Input material ::

================================

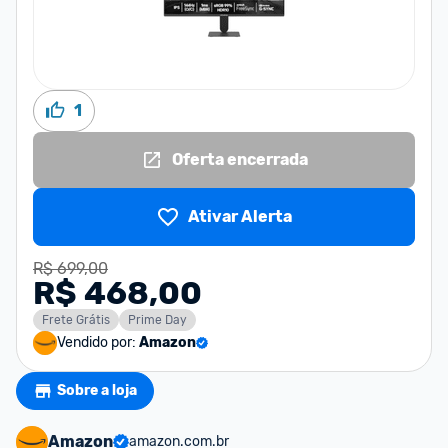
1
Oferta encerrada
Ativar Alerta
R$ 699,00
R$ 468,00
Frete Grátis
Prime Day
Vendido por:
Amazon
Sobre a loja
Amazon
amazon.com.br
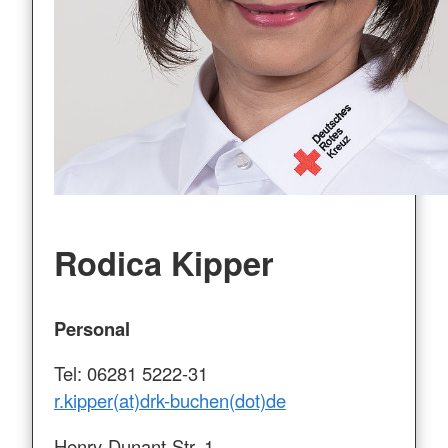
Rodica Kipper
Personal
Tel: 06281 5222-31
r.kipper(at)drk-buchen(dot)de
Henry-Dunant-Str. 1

================================

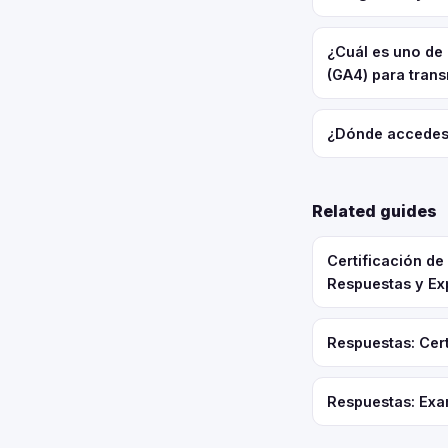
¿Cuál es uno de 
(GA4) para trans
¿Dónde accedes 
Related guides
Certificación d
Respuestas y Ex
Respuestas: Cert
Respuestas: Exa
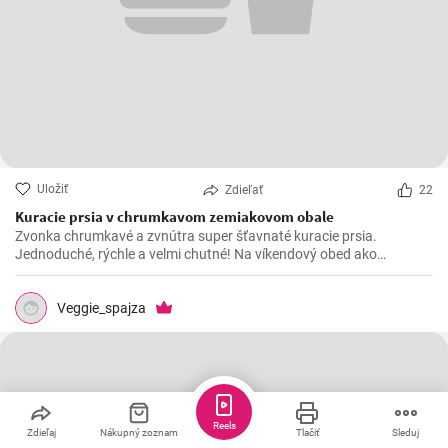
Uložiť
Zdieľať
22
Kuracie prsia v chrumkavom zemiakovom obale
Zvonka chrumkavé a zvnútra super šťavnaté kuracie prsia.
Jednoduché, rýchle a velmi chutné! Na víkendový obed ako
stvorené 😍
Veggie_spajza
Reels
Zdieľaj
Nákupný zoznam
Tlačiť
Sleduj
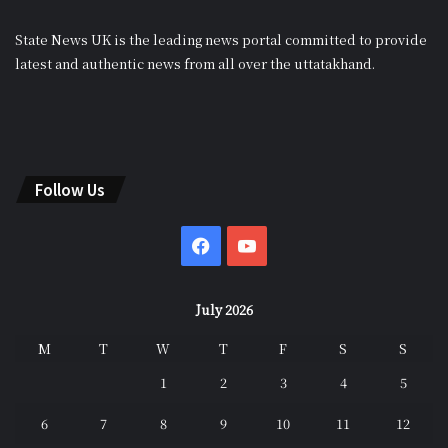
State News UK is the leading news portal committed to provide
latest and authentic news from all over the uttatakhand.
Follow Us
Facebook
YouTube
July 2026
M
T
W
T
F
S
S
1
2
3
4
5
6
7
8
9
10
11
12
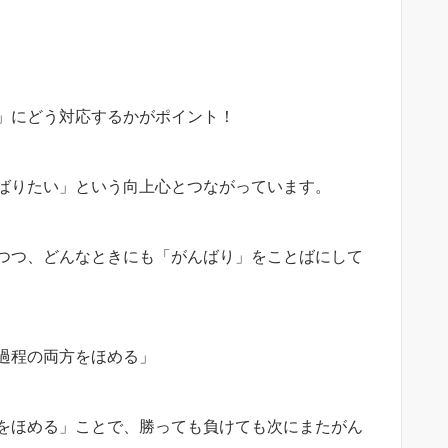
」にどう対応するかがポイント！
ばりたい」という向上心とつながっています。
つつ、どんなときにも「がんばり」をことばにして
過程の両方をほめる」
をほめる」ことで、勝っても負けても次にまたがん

================================

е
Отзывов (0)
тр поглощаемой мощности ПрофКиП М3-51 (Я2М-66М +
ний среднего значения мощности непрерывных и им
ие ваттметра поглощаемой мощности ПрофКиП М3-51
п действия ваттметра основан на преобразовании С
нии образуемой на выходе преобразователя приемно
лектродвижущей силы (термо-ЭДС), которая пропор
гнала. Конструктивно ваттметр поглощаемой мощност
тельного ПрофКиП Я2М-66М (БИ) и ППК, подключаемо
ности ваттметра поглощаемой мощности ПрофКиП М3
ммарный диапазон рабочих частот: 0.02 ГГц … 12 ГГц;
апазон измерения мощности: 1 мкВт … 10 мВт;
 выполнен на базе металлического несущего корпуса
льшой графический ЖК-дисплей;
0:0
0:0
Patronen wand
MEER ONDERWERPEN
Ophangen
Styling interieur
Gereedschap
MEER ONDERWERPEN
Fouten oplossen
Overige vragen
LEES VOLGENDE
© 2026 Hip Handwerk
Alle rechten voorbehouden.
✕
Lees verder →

================================

Instructions to follow ::
The expected answer is every line in the data above that carries the string "Respuestas".

Written solution ::
Respuestas y Ex
Respuestas: Cert
Respuestas: Exa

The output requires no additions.